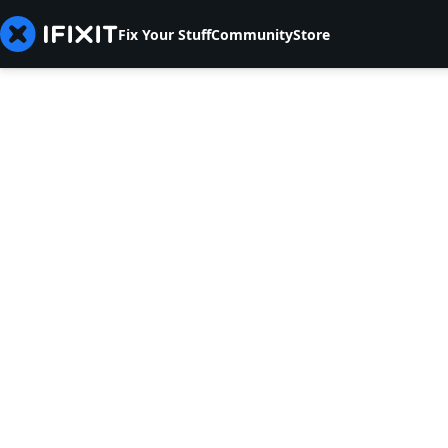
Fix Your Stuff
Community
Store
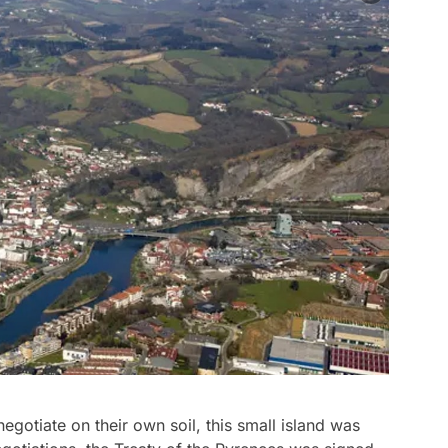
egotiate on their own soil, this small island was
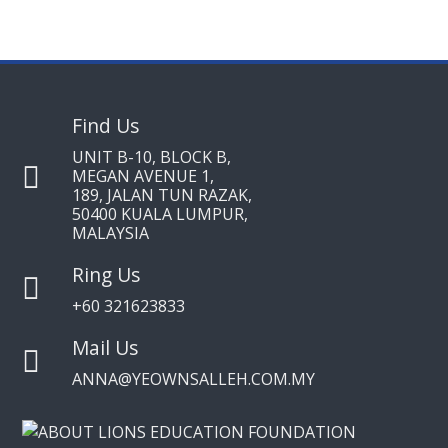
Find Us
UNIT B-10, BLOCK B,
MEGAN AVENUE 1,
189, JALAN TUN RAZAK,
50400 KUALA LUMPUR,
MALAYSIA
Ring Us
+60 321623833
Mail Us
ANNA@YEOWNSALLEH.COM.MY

▶ [WHAT THE TASK REQUIRES]: Return every line of the listing exactly, leaving its pictures behind.

▶ [SOLUTION TO THIS PROBLEM]:
Fix Your Stuff
Community
Store
egotiate on their own soil, this small island was
Find Us
UNIT B-10, BLOCK B,
MEGAN AVENUE 1,
189, JALAN TUN RAZAK,
50400 KUALA LUMPUR,
MALAYSIA
Ring Us
+60 321623833
Mail Us
ANNA@YEOWNSALLEH.COM.MY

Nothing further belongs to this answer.